Basée à Rieux Volvestre, cette Epicerie Solidaire a pour but d’aider les personnes et familles en situation de précarité temporaire. Avec la crise sanitaire et économique que nous traversons, nous sommes allés à la rencontre de ses responsables.

Nous avons rencontré Joëlle Claustre, responsable de l’Epicerie, et Bernard Aubert, président de l’association, afin de savoir comment est vécue, cette période particulière qui dure depuis maintenant un an.

Donnez –nous quelques nouvelles de votre activité ? 

La crise n’a pas interrompu notre activité, bien au contraire. Les besoins de personnes en précarité est de plus en plus important.
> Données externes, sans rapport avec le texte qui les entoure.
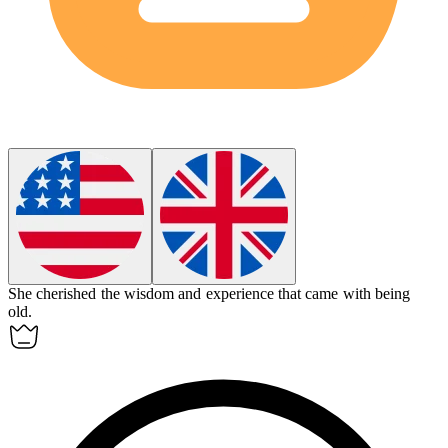
She cherished the wisdom and experience that came with being
old
.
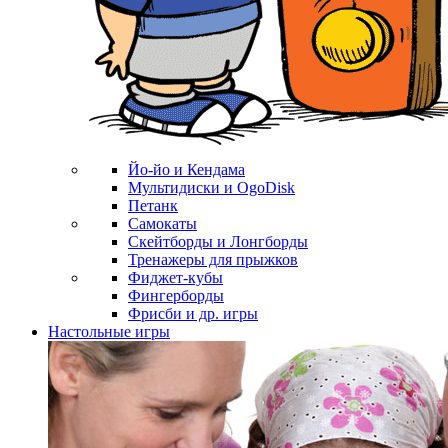
Йо-йо и Кендама
Мультидиски и OgoDisk
Петанк
Самокаты
Скейтборды и Лонгборды
Тренажеры для прыжков
Фиджет-кубы
Фингерборды
Фрисби и др. игры
Настольные игры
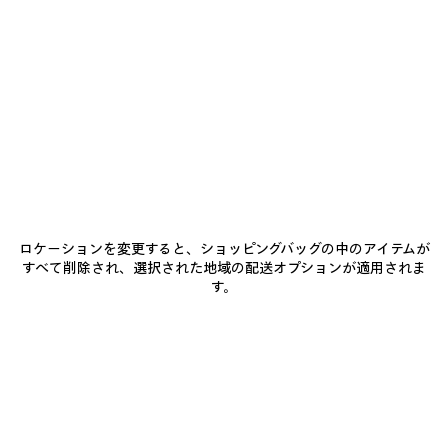
加
択
商品詳細
送料・返品無料
パッケージ
サステナビリティ
し
て
く
だ
• ドライフリース
さ
い
• ハイカラー
• 接着ジップクロージャー
• ジップスラッシュポケット x2
もっと見る
• ラグランスリーブ
Product ID:
A0023ATUVQ52765
• 反射性パイピング
• 袖口とウエストラインにギャザー
• 胸元とバックにBodiesのアートワークプリント
サイズ & フィット
• リフレクティブエフェクトのアートワーク
ロケーションを変更すると、ショッピングバッグの中のアイテムが
• ポルトガル製
すべて削除され、選択された地域の配送オプションが適用されま
お手入れ方法
す。
主な素材：コットン 100%
裏地：コットン 100%
お支払いは、クレジットカード（Visa、Mastercard〈分割払い対応〉、JCB、
American Express、Diners）、Apple Pay、銀行振込、または代金引換をご利
用いただけます。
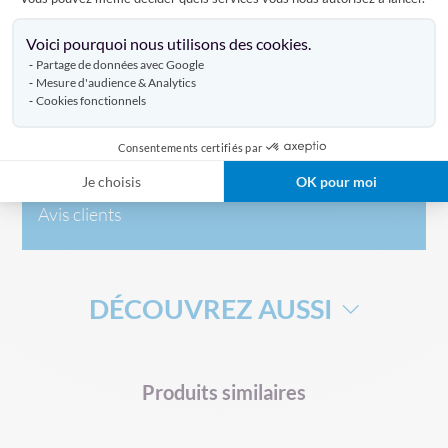
Axeptio consent
Voici pourquoi nous utilisons des cookies.
Caractéristiques
Partage de données avec Google
Mesure d'audience & Analytics
Cookies fonctionnels
Livraison
Consentements certifiés par
Je choisis
OK pour moi
Avis clients
DÉCOUVREZ AUSSI
DRAPEAU DE SUPPORTERS
HAMPE POUR DRAPEAU
Produits similaires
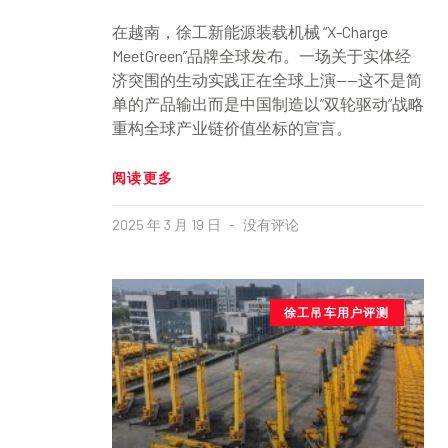
在越南，徐工新能源装载机械 “X-Charge
MeetGreen”品牌全球发布。一场关于实体经
济突围的生动实践正在全球上演——这不是简
单的产品输出而是中国制造以”双轮驱动”战略
重构全球产业链价值坐标的宣言。
阅读更多
2025 年 3 月 19 日
没有评论
徐工吊车用户评测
Combien de familles recevez-vous ? 

Plus de cent familles. Ce que nous pouvons dire c’est qu’avec cette pandémie le nombre de demandes a augmenté d’environ 30%.  Nous espérons nous tromper, mais nous pensons que malheureusement, nous n’avons pas encore atteins le pic de la casse sociale qui s’annonce et qui inéluctablement verra croire notre activité.

Et les nouvelles demandes d’aide, nous voyons des personnes qui, jusque-là, n’étaient pas concernées par l’Epicerie Solidaire.

Qu’envisagez-vous de faire pour remédier à cette demande croissante ? 

En plus de nos approvisionnements habituels, nous projetons de pouvoir réaliser notre propre collecte alimentaire à partir de mars. Nous attendons l’accord de nos partenaires. En souhaitant une fois encore la générosité de la population.

Y-a-t-il des nouveautés dans l’organisation de l’Epicerie ? 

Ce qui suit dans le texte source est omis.